Considering the interaction between the motor commands to the 3 muscles E, F and AF, three cases are theoretically possible and can be considered to try to ascertain the role of MCO.

• (1) The AF command is inactive. The AF follows the movement provoked by the extensor and the flexor muscles. When the extensor muscle is active, the extenson units of MCO respond (Clarac & Vedel, 1971). When the flexor contracts the AF follows passively the movements of its synergic, the MCO presents the same ‘behaviour’ as the chordotonal organs (MC1-MC2). In fact this case never occurs because the F command is linked with the AF excitatory motoneurone activity.

• (2) The AF excitatory motoneurone discharges. F contraction is simultaneous with an active AF contraction: in this case the chordotonal organs give the same information elicited by the M-C movement as in case I. On the contrary, the sensory information from MCO is much more complex; the movement cells indicating the extension are activated by pAF contraction as shown by Clarac & Vedel (1971) while some units sensitive to flexion still respond to M-C flexion. Our results suggest the complexity of the MCO discharge because a functional linkage exists between F and AF.
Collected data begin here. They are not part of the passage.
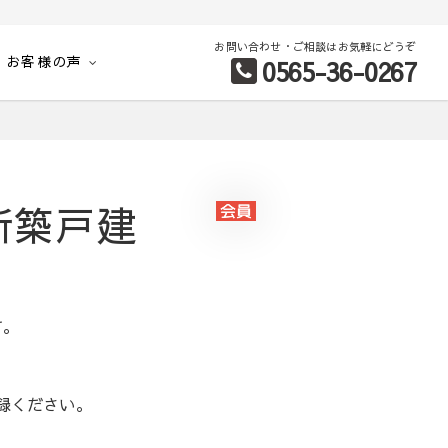
お問い合わせ・ご相談はお気軽にどうぞ
お客様の声
0565-36-0267
別など、お客様のこだわり条件に合わせて理想の物件を簡単検索。
新築戸建
す。
録ください。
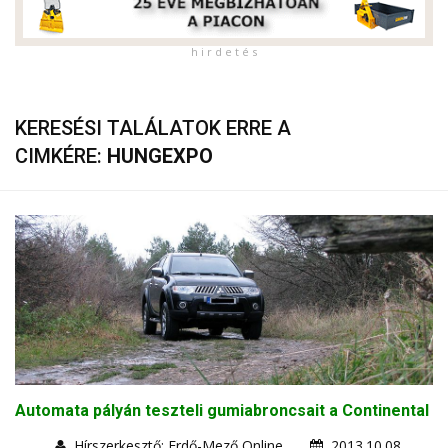
h i r d e t é s
KERESÉSI TALÁLATOK ERRE A
CIMKÉRE:
HUNGEXPO
Automata pályán teszteli gumiabroncsait a Continental
Hírszerkesztő: Erdő-Mező Online
2013.10.08.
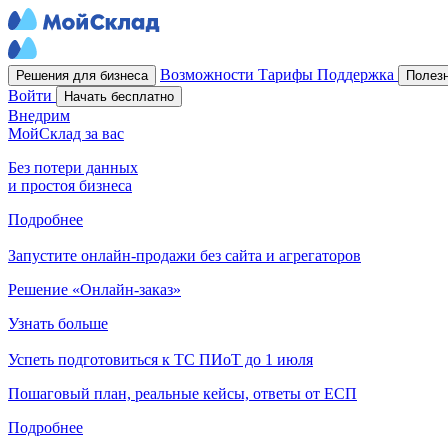
Возможности
Тарифы
Поддержка
Решения для бизнеса
Полез
Войти
Начать бесплатно
Внедрим
МойСклад за вас
Без потери данных
и простоя бизнеса
Подробнее
Запустите онлайн-продажи без сайта и агрегаторов
Решение «Онлайн-заказ»
Узнать больше
Успеть подготовиться к ТС ПИоТ до 1 июля
Пошаговый план, реальные кейсы, ответы от ЕСП
Подробнее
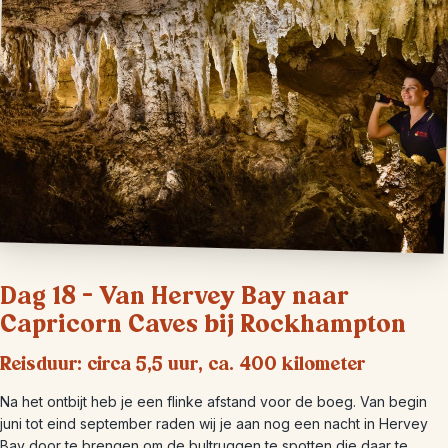
Dag 18 – Van Hervey Bay naar
Capricorn Caves bij Rockhampton
Reisduur: circa 5,5 uur, ca. 400 kilometer
Na het ontbijt heb je een flinke afstand voor de boeg. Van begin
juni tot eind september raden wij je aan nog een nacht in Hervey
Bay door te brengen om de bultruggen te spotten die daar te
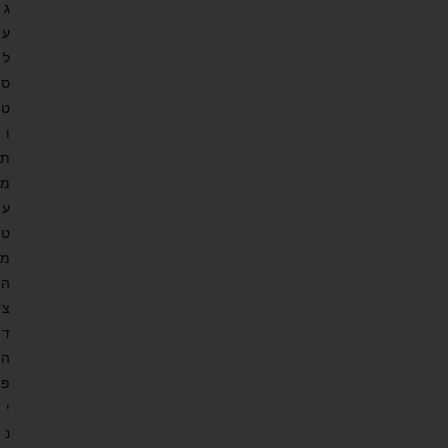
ג
ע
ל
ס
ט
ו
ת
מ
ע
ט
מ
ה
צ
ד
ה
פ
י
נ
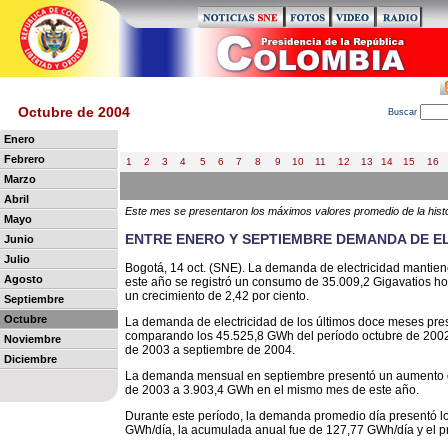
Octubre de 2004
B
uscar
Enero
Febrero
1
2
3
4
5
6
7
8
9
10
11
12
13
14
15
16
Marzo
Abril
Este mes se presentaron los máximos valores promedio de la histo
Mayo
ENTRE ENERO Y SEPTIEMBRE DEMANDA DE EL
Junio
Julio
Bogotá, 14 oct. (SNE). La demanda de electricidad mantien
Agosto
este año se registró un consumo de 35.009,2 Gigavatios h
un crecimiento de 2,42 por ciento.
Septiembre
Octubre
La demanda de electricidad de los últimos doce meses pres
comparando los 45.525,8 GWh del período octubre de 2002
Noviembre
de 2003 a septiembre de 2004.
Diciembre
La demanda mensual en septiembre presentó un aumento d
de 2003 a 3.903,4 GWh en el mismo mes de este año.
Durante este período, la demanda promedio día presentó lo
GWh/día, la acumulada anual fue de 127,77 GWh/día y el p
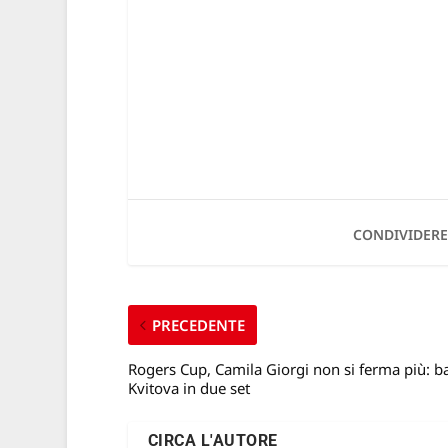
CONDIVIDERE
PRECEDENTE
Rogers Cup, Camila Giorgi non si ferma più: ba
Kvitova in due set
CIRCA L'AUTORE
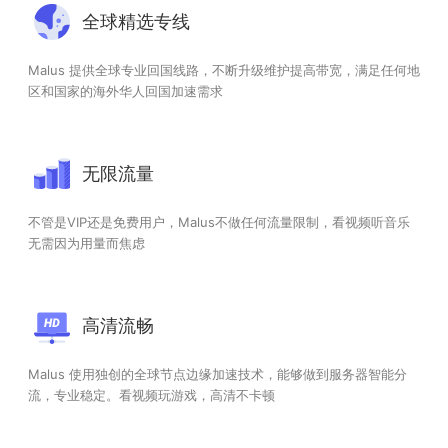
全球精选专线
Malus 提供全球专业回国线路，不断升级维护提高带宽，满足任何地
区和国家的海外华人回国加速需求
无限流量
不管是VIP还是免费用户，Malus不做任何流量限制，看视频听音乐
无需因为用量而焦虑
高清流畅
Malus 使用独创的全球节点边缘加速技术，能够做到服务器智能分
流，专业稳定。看视频玩游戏，高清不卡顿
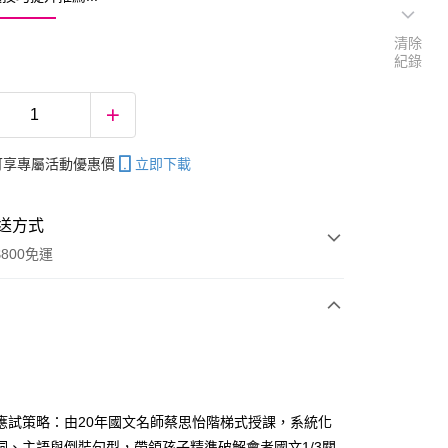
清除
紀錄
帳可享專屬活動優惠價
立即下載
送方式
800免運
次付款
應試策略：由20年國文名師蔡思怡階梯式授課，系統化
詞、主語與倒裝句型，帶領孩子精準破解會考國文1/3關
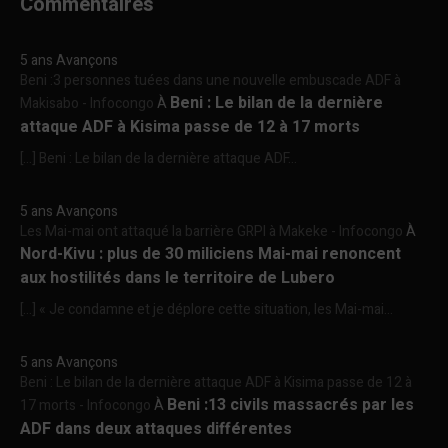
Commentaires
5 ans Avançons
Beni :3 personnes tuées dans une nouvelle embuscade ADF à
Beni : Le bilan de la dernière
Makisabo - Infocongo
À
attaque ADF à Kisima passe de 12 à 17 morts
[…] Beni : Le bilan de la dernière attaque ADF...
5 ans Avançons
Les Mai-mai ont attaqué la barrière GRPI à Makeke - Infocongo
À
Nord-Kivu : plus de 30 miliciens Mai-mai renoncent
aux hostilités dans le territoire de Lubero
[…] « Je condamne et je déplore cette situation, les Mai-mai...
5 ans Avançons
Beni : Le bilan de la dernière attaque ADF à Kisima passe de 12 à
Beni :13 civils massacrés par les
17 morts - Infocongo
À
ADF dans deux attaques différentes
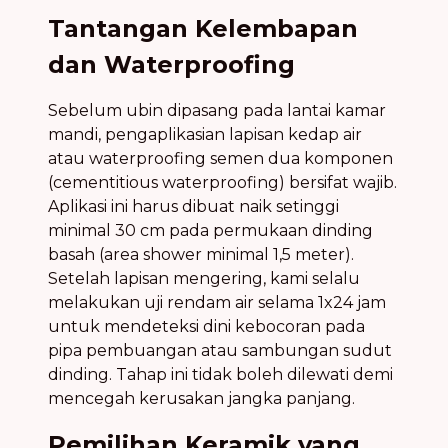
Tantangan Kelembapan
dan Waterproofing
Sebelum ubin dipasang pada lantai kamar
mandi, pengaplikasian lapisan kedap air
atau waterproofing semen dua komponen
(cementitious waterproofing) bersifat wajib.
Aplikasi ini harus dibuat naik setinggi
minimal 30 cm pada permukaan dinding
basah (area shower minimal 1,5 meter).
Setelah lapisan mengering, kami selalu
melakukan uji rendam air selama 1x24 jam
untuk mendeteksi dini kebocoran pada
pipa pembuangan atau sambungan sudut
dinding. Tahap ini tidak boleh dilewati demi
mencegah kerusakan jangka panjang.
Pemilihan Keramik yang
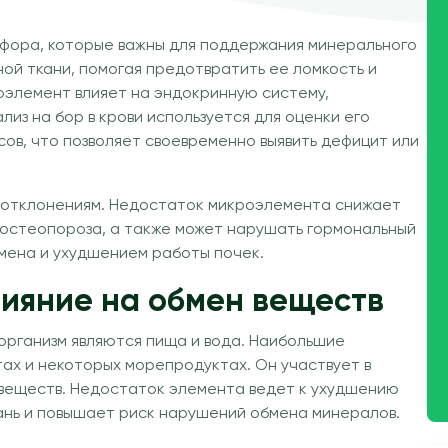
осфора, которые важны для поддержания минерального
ной ткани, помогая предотвратить ее ломкость и
роэлемент влияет на эндокринную систему,
из на бор в крови используется для оценки его
ов, что позволяет своевременно выявить дефицит или
м отклонениям. Недостаток микроэлемента снижает
и остеопороза, а также может нарушать гормональный
бмена и ухудшением работы почек.
лияние на обмен веществ
организм являются пища и вода. Наибольшие
тах и некоторых морепродуктах. Он участвует в
 веществ. Недостаток элемента ведет к ухудшению
кань и повышает риск нарушений обмена минералов.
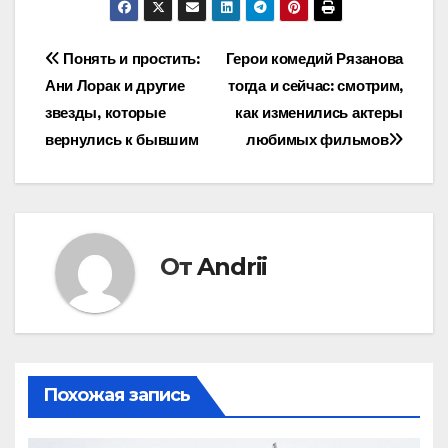
Навигация
Понять и простить:
Герои комедий Рязанова
Ани Лорак и другие
тогда и сейчас: смотрим,
по
звезды, которые
как изменились актеры
записям
вернулись к бывшим
любимых фильмов
От
Andrii
Похожая запись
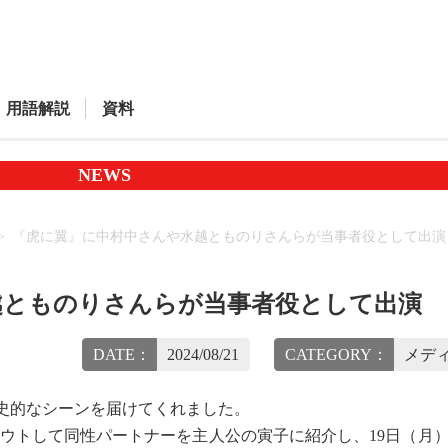
用語解説
資料
NEWS
『虎に翼』に中村中さんや水越とものりさんらが当事者役として出演
越とものりさんらが当事者役として出演
DATE：
2024/08/21
CATEGORY：
メディ
史的なシーンを届けてくれました。
ウトして同性パートナーを主人公の寅子に紹介し、19日（月）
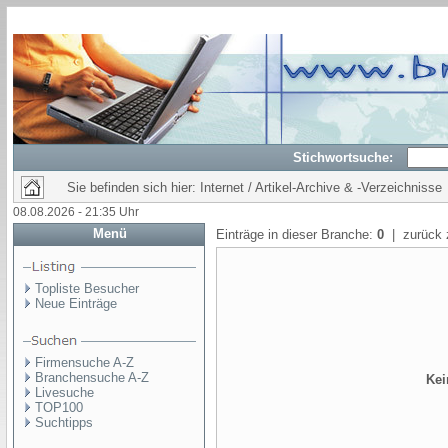
Stichwortsuche:
Sie befinden sich hier: Internet / Artikel-Archive & -Verzeichnisse
08.08.2026 - 21:35 Uhr
Menü
Einträge in dieser Branche:
0
| zurück 
Topliste Besucher
Neue Einträge
Firmensuche A-Z
Branchensuche A-Z
Kei
Livesuche
TOP100
Suchtipps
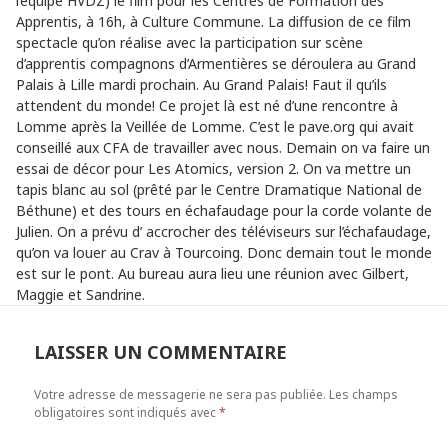
l’équipe HVDZ) le film pour les Centres de Formation des
Apprentis, à 16h, à Culture Commune. La diffusion de ce film
spectacle qu’on réalise avec la participation sur scène
d’apprentis compagnons d’Armentières se déroulera au Grand
Palais à Lille mardi prochain. Au Grand Palais! Faut il qu’ils
attendent du monde! Ce projet là est né d’une rencontre à
Lomme après la Veillée de Lomme. C’est le pave.org qui avait
conseillé aux CFA de travailler avec nous. Demain on va faire un
essai de décor pour Les Atomics, version 2. On va mettre un
tapis blanc au sol (prêté par le Centre Dramatique National de
Béthune) et des tours en échafaudage pour la corde volante de
Julien. On a prévu d’ accrocher des téléviseurs sur l’échafaudage,
qu’on va louer au Crav à Tourcoing. Donc demain tout le monde
est sur le pont. Au bureau aura lieu une réunion avec Gilbert,
Maggie et Sandrine.
LAISSER UN COMMENTAIRE
Votre adresse de messagerie ne sera pas publiée.
Les champs
obligatoires sont indiqués avec
*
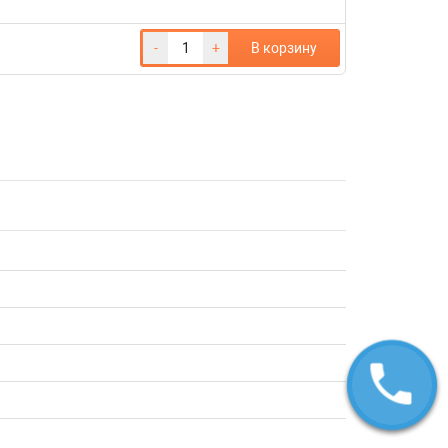
-
+
В корзину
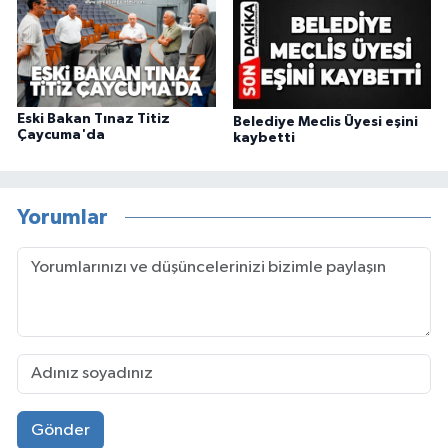
Eski Bakan Tınaz Titiz
Belediye Meclis Üyesi eşini
Çaycuma'da
kaybetti
Yorumlar
Gönder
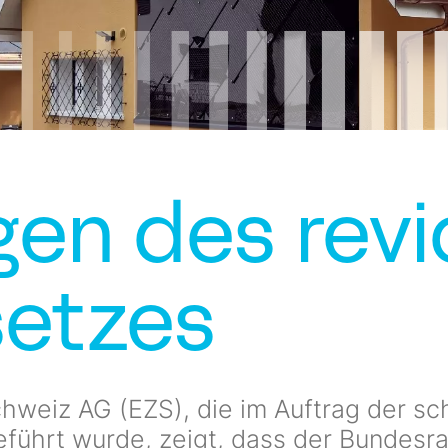
en des revi
setzes
chweiz AG (EZS), die im Auftrag der s
führt wurde, zeigt, dass der Bundesra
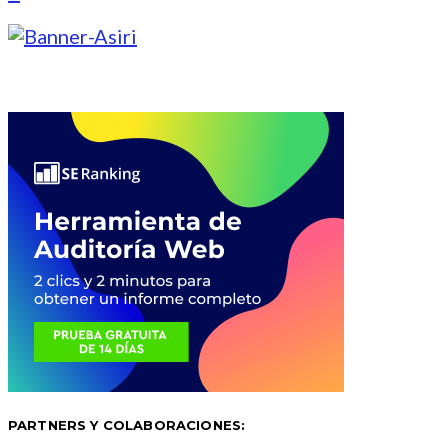
PARTNERS Y COLABORACIONES:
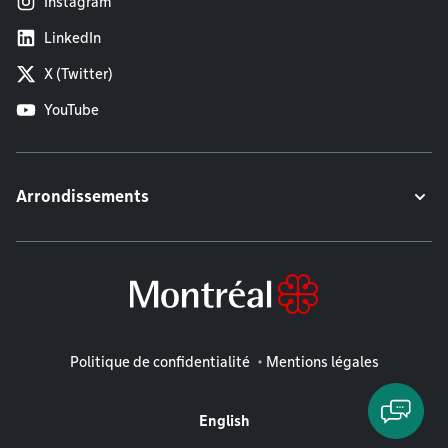
Instagram
LinkedIn
X (Twitter)
YouTube
Arrondissements
Mentions légales
Politique de confidentialité
Mentions légales
English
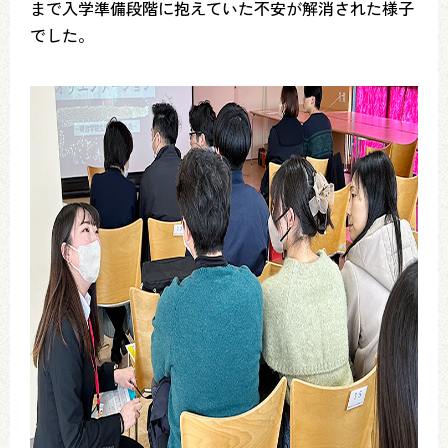
まで入学準備段階に抱えていた不安が解消された様子
でした。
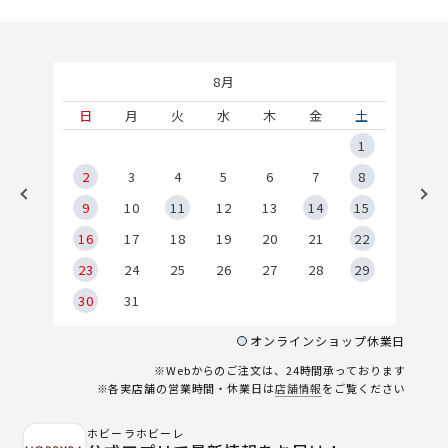
8月
土
日
月
火
水
木
金
土
5
1
2
2
3
4
5
6
7
8
9
9
10
11
12
13
14
15
6
16
17
18
19
20
21
22
23
24
25
26
27
28
29
30
31
オンラインショップ休業日
※Webからのご注文は、24時間承っております
※各実店舗の営業時間・休業日は
店舗情報
をご覧ください
ホビーラホビーレ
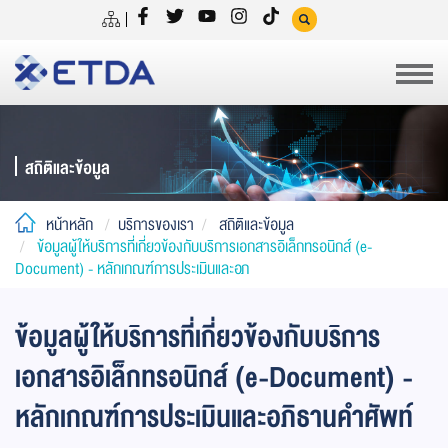
สถิติและข้อมูล
หน้าหลัก
บริการของเรา
สถิติและข้อมูล
ข้อมูลผู้ให้บริการที่เกี่ยวข้องกับบริการเอกสารอิเล็กทรอนิกส์ (e-
Document) - หลักเกณฑ์การประเมินและอภ
ข้อมูลผู้ให้บริการที่เกี่ยวข้องกับบริการ
เอกสารอิเล็กทรอนิกส์ (e-Document) -
หลักเกณฑ์การประเมินและอภิธานคำศัพท์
• (3) A third alternative is that the excitatory command of AF is completed by an inhibitory one (which is common to E). The muscular contractions of F and AF is dissociated. The AF contracts slightly and is moved passively by F. MCO discharge, as in the first case, is induced by the flexion movement or is influenced by competitive action between excitatory and inhibitory influences that impinge on the different AF muscle fibres.

In conclusion, Cohen (1965), describing the MCO functional loops, showed the peculiarity of its discharges in the crab where they modify the AF command so as to maintain a centrally determined referential position. In the crayfish it appears that the main significance of the MCO system has to be sought in the modulation of AF command in relation to the discharges of the motor nerves to the two main muscles E and F.